E14. Introl liquid vs air cooling reports PUE values: air cooling 1.4-1.8; liquid cooling 1.05-1.15; immersion cooling 1.02-1.03. The PUE difference directly impacts the ratio of total facility power to IT load, and therefore the effective infrastructure cost per kW_IT.
Power infrastructure costs
E15. McKinsey "Beyond compute" estimates 25% ($1.3T) of $5.2T AI-related data center investment through 2030 goes to "energizers" — power generation, transmission, cooling, and electrical equipment. (Note: the article frames this against a $6.7T total that includes non-AI workloads, but the $1.3T figure is 25% of the $5.2T AI subset, not 25% of $6.7T.) With projected 219 GW total demand, this implies ~$5,900/kW_total (total facility demand including cooling and power delivery) in power/cooling infrastructure at the macro level.
E16. McKinsey "Cost of compute" projects $6.7T total data center capex by 2030 ($5.2T for AI, $1.5T for non-AI). Exhibit 2 breaks down the $5.2T AI capex by category: DC infrastructure $1.6T, IT equipment $3.3T (server, storage, network; includes accelerator replacement every 4 years), power $0.3T. By investor archetype: 60% ($3.1T) to technology developers (chips/hardware), 25% ($1.3T) to energizers (power, cooling, electrical), 15% ($0.8T) to builders (land, site development). The headline "$42M/MW" figure ($5.2T / 125 GW) is an all-in number covering IT equipment + infrastructure + power; the power basis is kW_IT (incremental AI compute capacity).
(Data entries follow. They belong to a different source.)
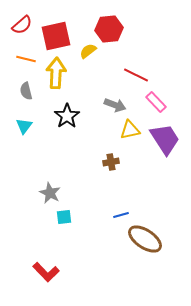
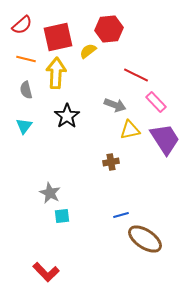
red square: moved 2 px right, 1 px down
gray semicircle: moved 1 px up
cyan square: moved 2 px left, 1 px up
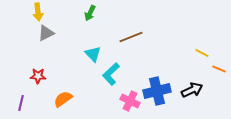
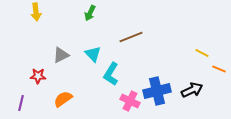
yellow arrow: moved 2 px left
gray triangle: moved 15 px right, 22 px down
cyan L-shape: rotated 15 degrees counterclockwise
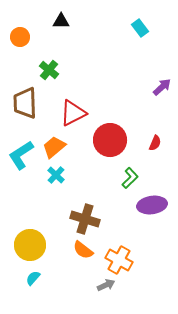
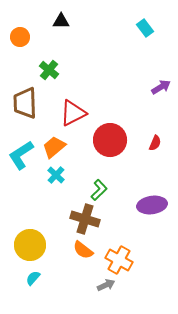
cyan rectangle: moved 5 px right
purple arrow: moved 1 px left; rotated 12 degrees clockwise
green L-shape: moved 31 px left, 12 px down
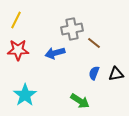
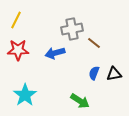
black triangle: moved 2 px left
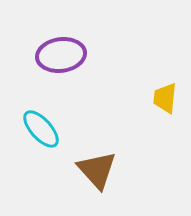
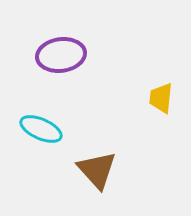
yellow trapezoid: moved 4 px left
cyan ellipse: rotated 24 degrees counterclockwise
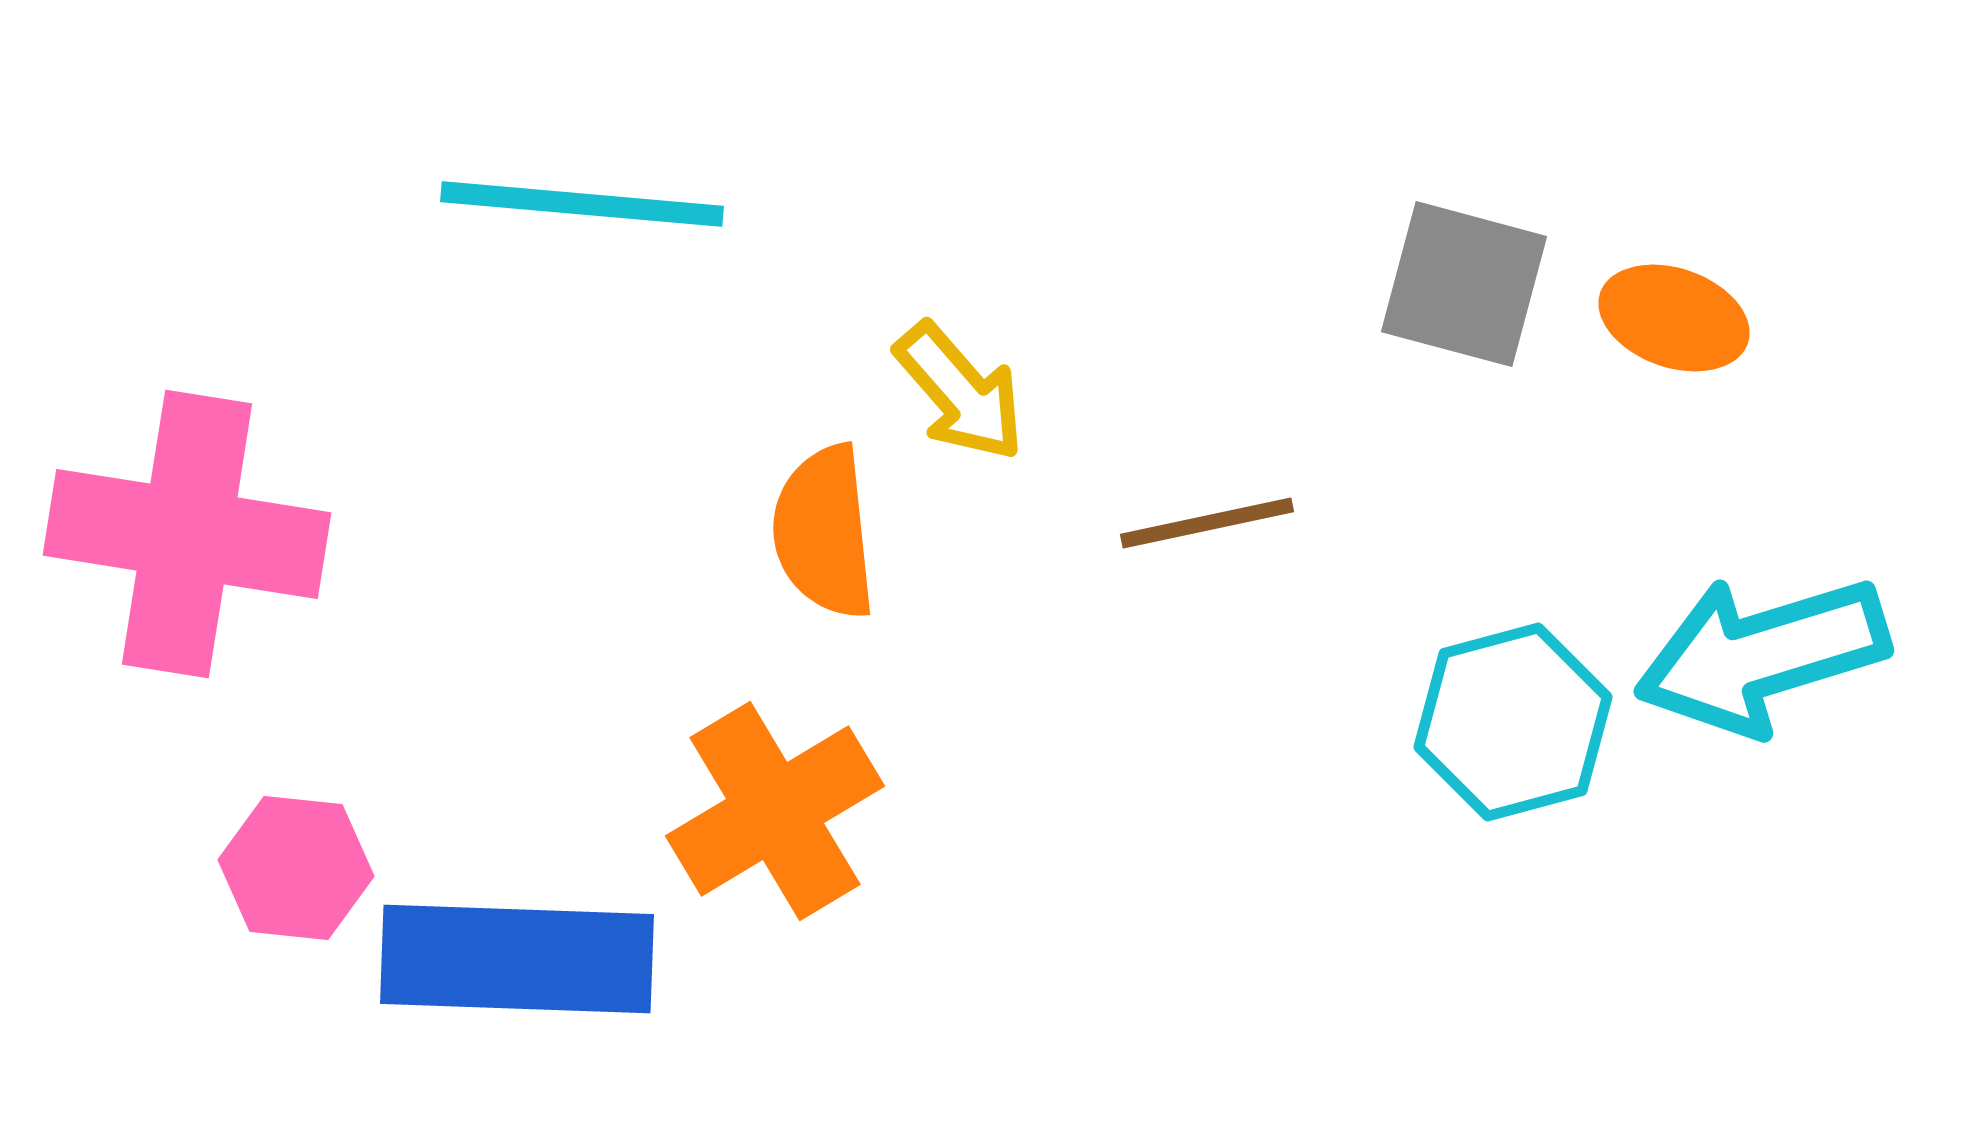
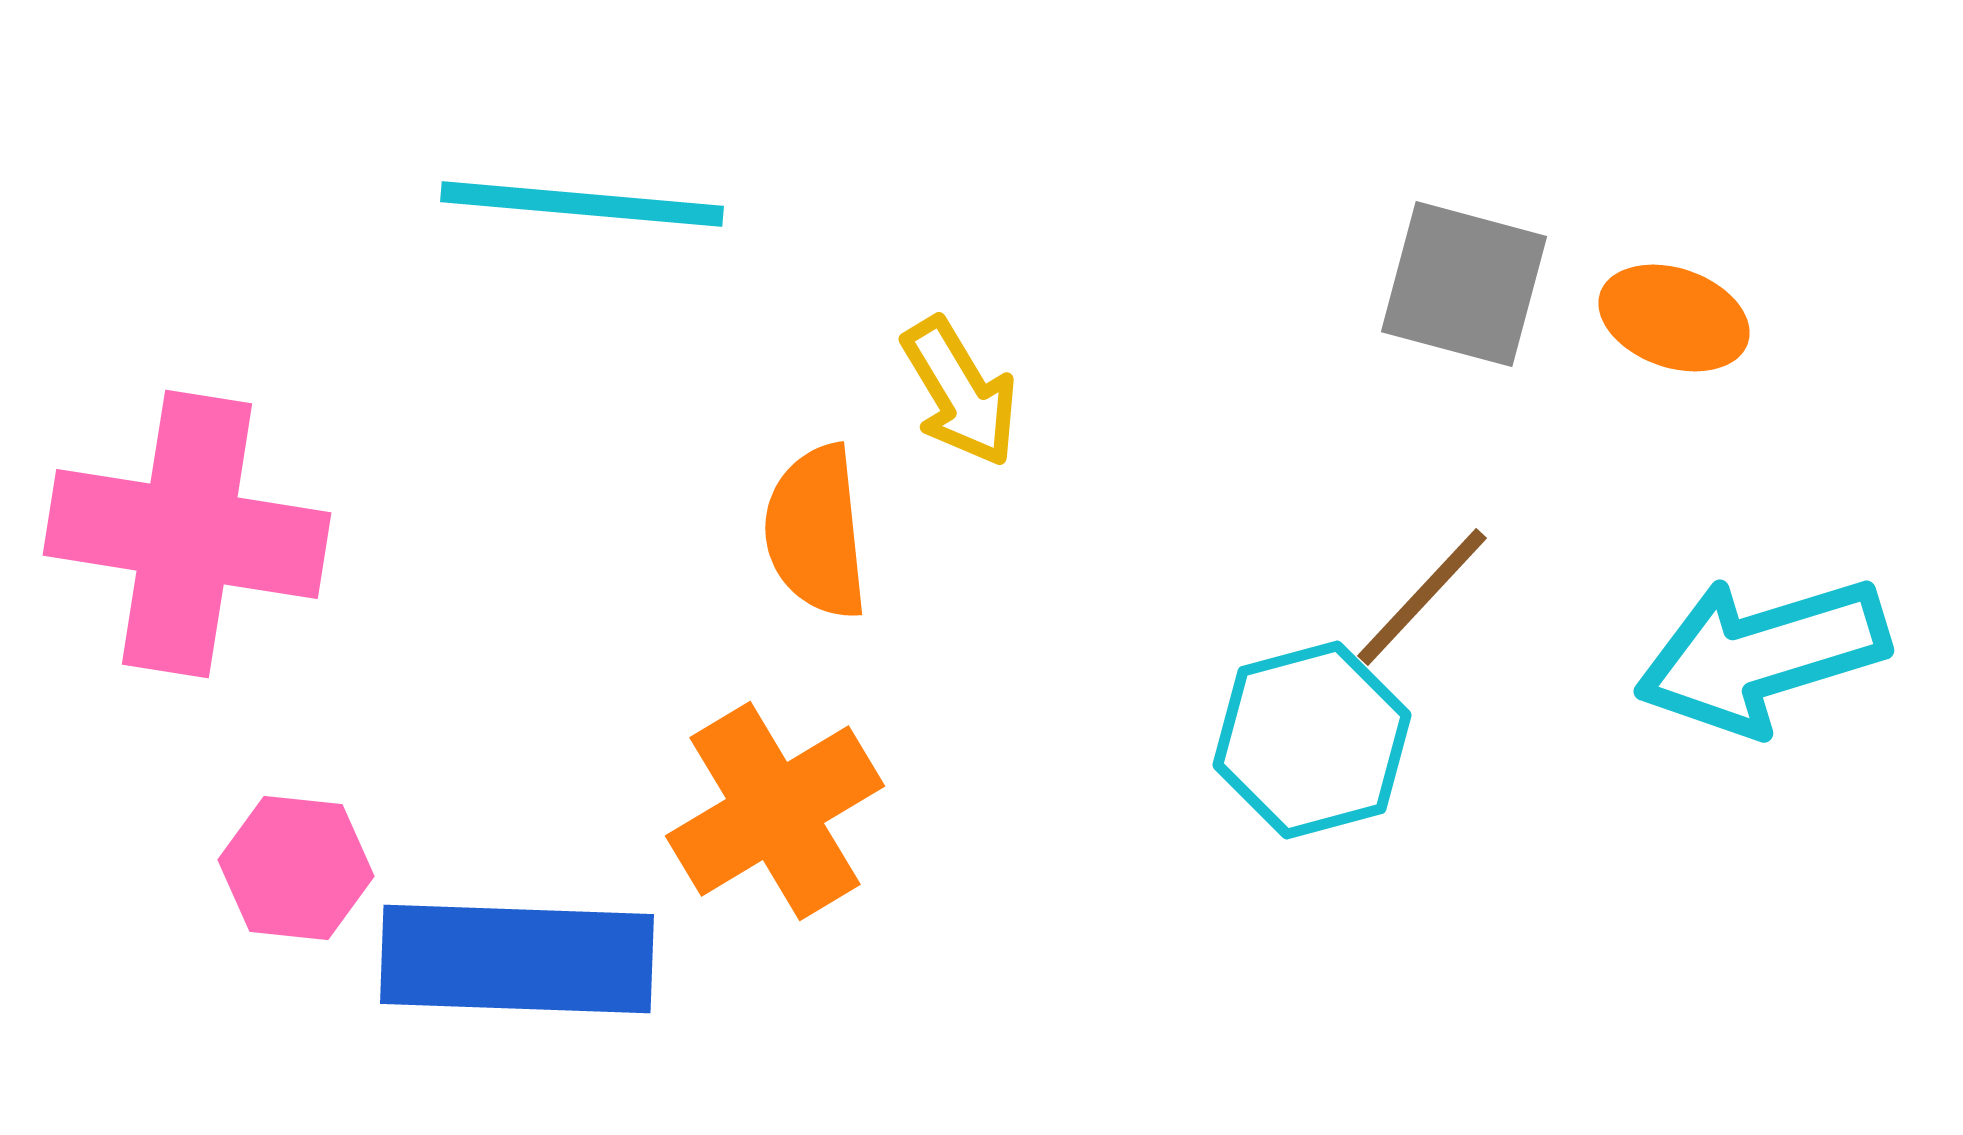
yellow arrow: rotated 10 degrees clockwise
brown line: moved 215 px right, 74 px down; rotated 35 degrees counterclockwise
orange semicircle: moved 8 px left
cyan hexagon: moved 201 px left, 18 px down
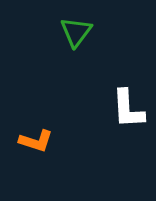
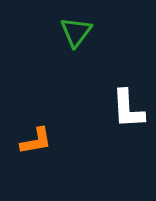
orange L-shape: rotated 28 degrees counterclockwise
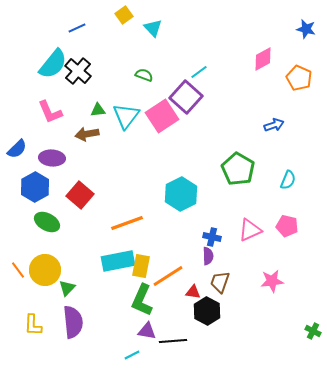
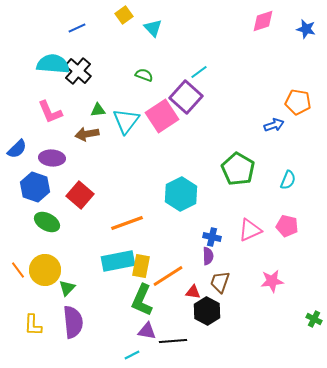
pink diamond at (263, 59): moved 38 px up; rotated 10 degrees clockwise
cyan semicircle at (53, 64): rotated 124 degrees counterclockwise
orange pentagon at (299, 78): moved 1 px left, 24 px down; rotated 15 degrees counterclockwise
cyan triangle at (126, 116): moved 5 px down
blue hexagon at (35, 187): rotated 12 degrees counterclockwise
green cross at (313, 331): moved 1 px right, 12 px up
The $1.6T DC infrastructure for 125 GW incremental AI capacity implies ~$12,800/kW_IT for facility infrastructure excluding IT equipment and power generation.
E17. Thunder Said Energy models standard data center capex at ~$10M/MW. AI data centers with heavy compute can reach $40,000/kW total capex, with over half being GPUs. This implies AI infrastructure-only capex of up to ~$15-20M/MW.
E18. SemiAnalysis "Datacenter Anatomy Part 1: Electrical Systems" describes the standard power distribution path: MV switchgear, step-down transformers (to 415V AC), diesel generators, ATS (automatic transfer switches), UPS systems with 5-10 min battery storage, and PDUs. Microsoft uses standardized 3 MW generator and 3 MVA transformer pods for modularity and procurement efficiency.
Macro-level cost validation
E19. xAI Colossus: 2 GW facility, 555,000 GPUs, ~$18B total. Building permit filed for $659M. Land acquired for $80M. If $18B is primarily GPU cost (~$9M/MW in GPU costs per the source summary), then infrastructure cost is additional. The $659M building for a fraction of the 2 GW campus, plus the $80M land, suggests infrastructure costs in the range of $3-6B for the full 2 GW facility, or roughly $1.5-3M/MW -- but this is likely low because xAI used repurposed industrial infrastructure and behind-the-meter gas turbine power (not included in standard facility cost comparisons).
E20. The Catalyst podcast notes that "only 5-15% of DC cost is energy" and that chip supply chain is the dominant cost. This implies infrastructure cost is a secondary but significant fraction of total -- consistent with the pattern that GPU hardware dominates total data center capex.
Regional variation and cost trajectory
E21. Turner & Townsend: YoY cost increase slowed from 9.0% (2024) to 5.5% (2025), suggesting cost pressure is moderating but still positive. The 7% CAGR from 2020-2025 (JLL data) shows sustained upward trajectory.
E22. Cushman & Wakefield: Texas is the lowest-cost US market at $9.3-10M/MW. High-cost markets (Reno, Silicon Valley) reach $13-15M/MW. This is a ~60% spread from lowest to highest US market.
E23. ChinaTalk: Chinese construction costs ($5.5-6.5M/MW) are roughly 40-50% lower than US costs due to cheaper labor, faster construction timelines, and lower regulatory burden.
E24. JLL forecasts 6% cost increase for 2026 to $11.3M/MW average shell-and-core globally. The trajectory suggests continued but decelerating cost inflation as supply chains stabilize but AI density requirements continue to escalate.